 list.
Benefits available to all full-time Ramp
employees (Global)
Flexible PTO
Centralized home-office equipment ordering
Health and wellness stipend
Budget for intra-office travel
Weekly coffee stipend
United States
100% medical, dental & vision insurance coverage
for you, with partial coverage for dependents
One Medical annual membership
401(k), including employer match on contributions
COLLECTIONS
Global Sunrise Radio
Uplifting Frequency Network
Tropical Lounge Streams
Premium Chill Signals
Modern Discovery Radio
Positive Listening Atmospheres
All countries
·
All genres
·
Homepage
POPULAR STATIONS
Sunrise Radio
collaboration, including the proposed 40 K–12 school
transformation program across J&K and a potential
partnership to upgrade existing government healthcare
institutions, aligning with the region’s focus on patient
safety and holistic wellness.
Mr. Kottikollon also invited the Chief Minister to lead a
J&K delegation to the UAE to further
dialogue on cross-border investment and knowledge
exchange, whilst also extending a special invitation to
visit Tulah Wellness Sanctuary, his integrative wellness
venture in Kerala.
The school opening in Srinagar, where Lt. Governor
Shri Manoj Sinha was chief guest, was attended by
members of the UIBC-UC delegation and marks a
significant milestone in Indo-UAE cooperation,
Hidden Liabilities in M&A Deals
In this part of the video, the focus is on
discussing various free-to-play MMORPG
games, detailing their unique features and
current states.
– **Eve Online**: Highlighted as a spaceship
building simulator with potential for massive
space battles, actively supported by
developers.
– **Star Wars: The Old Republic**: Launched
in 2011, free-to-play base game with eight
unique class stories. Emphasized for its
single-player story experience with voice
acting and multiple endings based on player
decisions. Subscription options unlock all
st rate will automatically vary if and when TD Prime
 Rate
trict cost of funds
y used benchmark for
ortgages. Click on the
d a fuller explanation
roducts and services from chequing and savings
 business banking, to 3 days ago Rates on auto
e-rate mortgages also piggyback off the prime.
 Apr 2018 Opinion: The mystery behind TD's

____

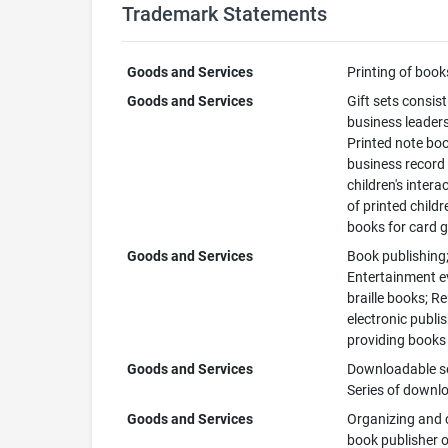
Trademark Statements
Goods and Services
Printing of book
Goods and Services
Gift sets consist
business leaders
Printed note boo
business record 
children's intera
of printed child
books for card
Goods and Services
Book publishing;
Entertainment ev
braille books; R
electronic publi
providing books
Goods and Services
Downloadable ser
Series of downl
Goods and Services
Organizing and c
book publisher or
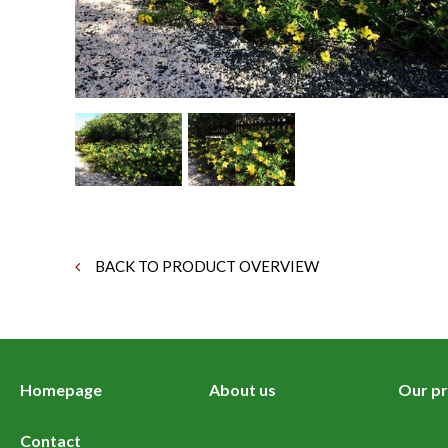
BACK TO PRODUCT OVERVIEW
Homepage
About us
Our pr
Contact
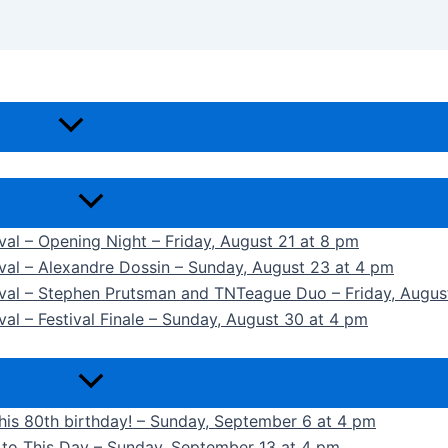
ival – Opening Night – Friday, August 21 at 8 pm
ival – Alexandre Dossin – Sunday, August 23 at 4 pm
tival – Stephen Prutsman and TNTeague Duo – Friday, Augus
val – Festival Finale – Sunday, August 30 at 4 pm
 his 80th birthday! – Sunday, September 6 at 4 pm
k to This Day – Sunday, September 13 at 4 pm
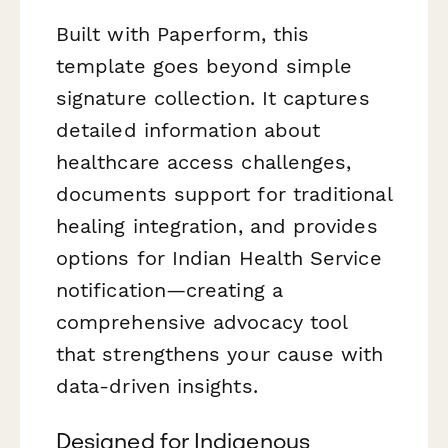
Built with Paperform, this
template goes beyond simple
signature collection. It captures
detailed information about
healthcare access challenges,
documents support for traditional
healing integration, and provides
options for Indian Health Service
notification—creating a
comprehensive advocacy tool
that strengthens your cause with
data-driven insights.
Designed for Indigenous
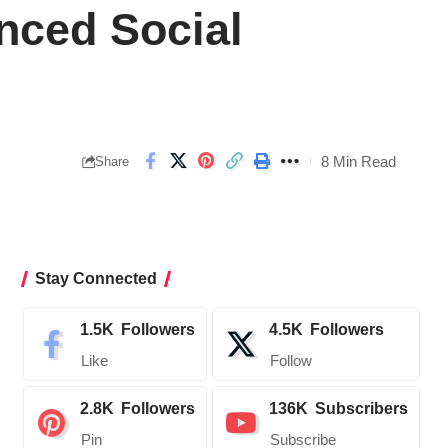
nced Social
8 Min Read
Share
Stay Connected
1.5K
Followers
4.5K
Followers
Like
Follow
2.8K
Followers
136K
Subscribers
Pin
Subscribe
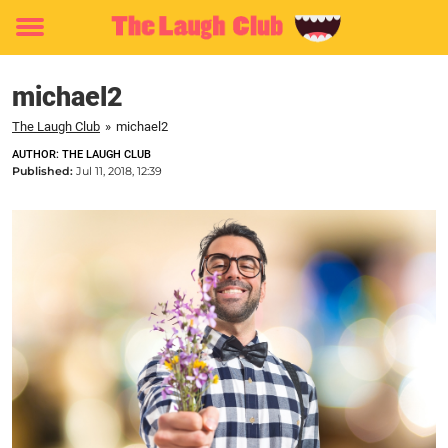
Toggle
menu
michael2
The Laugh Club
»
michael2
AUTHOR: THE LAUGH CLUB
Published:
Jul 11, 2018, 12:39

____

Repeat, exactly as they stand above, the lines from the line with "J&K delegation to the UAE to further" to the line with "Apr 2018 Opinion: The mystery behind TD's", both lines included.

J&K delegation to the UAE to further
dialogue on cross-border investment and knowledge
exchange, whilst also extending a special invitation to
visit Tulah Wellness Sanctuary, his integrative wellness
venture in Kerala.
The school opening in Srinagar, where Lt. Governor
Shri Manoj Sinha was chief guest, was attended by
members of the UIBC-UC delegation and marks a
significant milestone in Indo-UAE cooperation,
Hidden Liabilities in M&A Deals
In this part of the video, the focus is on
discussing various free-to-play MMORPG
games, detailing their unique features and
current states.
– **Eve Online**: Highlighted as a spaceship
building simulator with potential for massive
space battles, actively supported by
developers.
– **Star Wars: The Old Republic**: Launched
in 2011, free-to-play base game with eight
unique class stories. Emphasized for its
single-player story experience with voice
acting and multiple endings based on player
decisions. Subscription options unlock all
st rate will automatically vary if and when TD Prime
 Rate
trict cost of funds
y used benchmark for
ortgages. Click on the
d a fuller explanation
roducts and services from chequing and savings
 business banking, to 3 days ago Rates on auto
e-rate mortgages also piggyback off the prime.
 Apr 2018 Opinion: The mystery behind TD's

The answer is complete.